Supplied information>

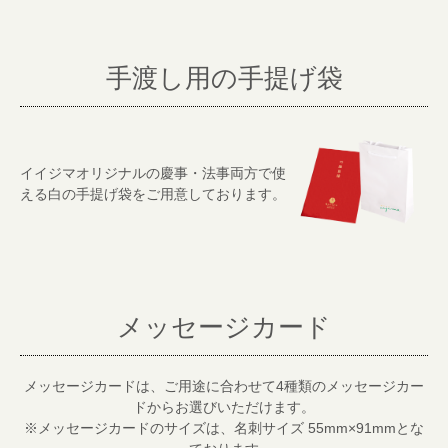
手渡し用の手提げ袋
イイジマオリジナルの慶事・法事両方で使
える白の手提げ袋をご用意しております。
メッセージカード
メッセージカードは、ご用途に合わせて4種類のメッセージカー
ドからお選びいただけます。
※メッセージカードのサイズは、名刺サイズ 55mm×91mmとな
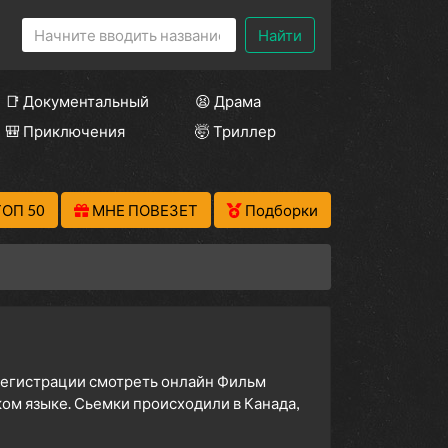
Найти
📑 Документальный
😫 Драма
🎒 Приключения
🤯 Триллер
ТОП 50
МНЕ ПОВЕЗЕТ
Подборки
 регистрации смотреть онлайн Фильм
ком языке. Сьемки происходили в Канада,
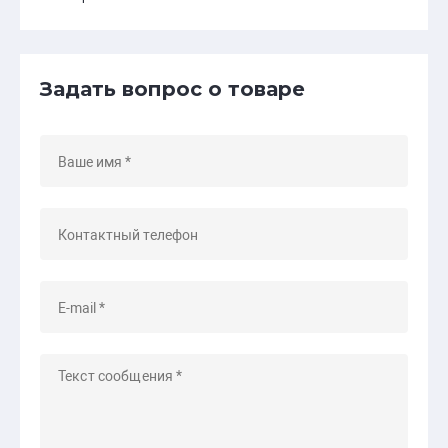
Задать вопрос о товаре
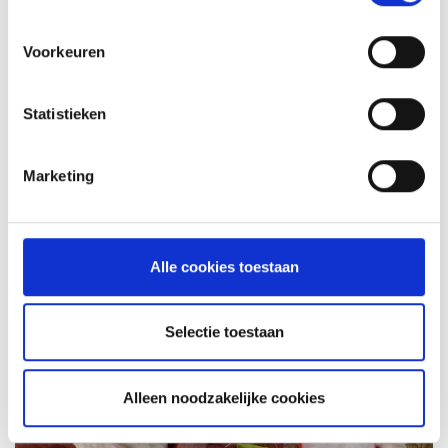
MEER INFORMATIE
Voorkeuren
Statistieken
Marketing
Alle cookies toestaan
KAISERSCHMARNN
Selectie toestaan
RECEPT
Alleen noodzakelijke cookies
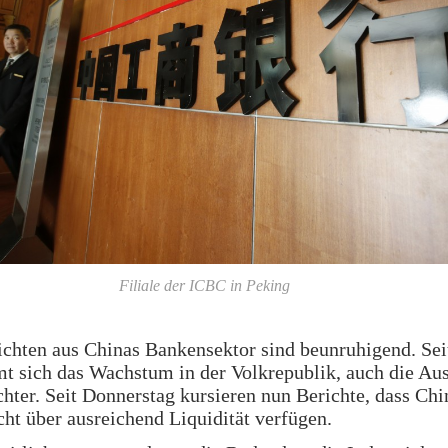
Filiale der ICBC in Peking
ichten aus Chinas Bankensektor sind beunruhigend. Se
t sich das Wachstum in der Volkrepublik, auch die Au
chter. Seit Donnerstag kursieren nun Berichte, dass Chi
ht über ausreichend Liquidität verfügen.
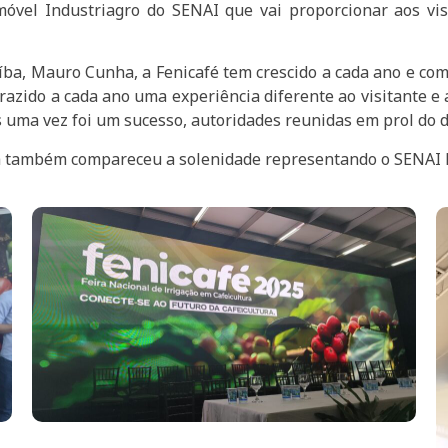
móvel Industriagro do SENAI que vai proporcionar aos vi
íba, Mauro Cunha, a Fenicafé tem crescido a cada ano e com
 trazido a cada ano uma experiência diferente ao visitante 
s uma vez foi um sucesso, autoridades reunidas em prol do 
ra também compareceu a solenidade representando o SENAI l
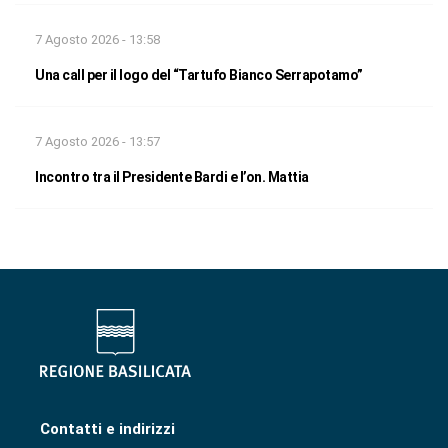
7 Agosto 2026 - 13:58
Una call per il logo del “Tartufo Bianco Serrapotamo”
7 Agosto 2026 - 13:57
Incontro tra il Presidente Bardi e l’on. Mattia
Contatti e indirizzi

Your assignment>
Please state how many lines hold the string "SENAI" in the listing above, giving the figure alone.

Response for this exercise>
2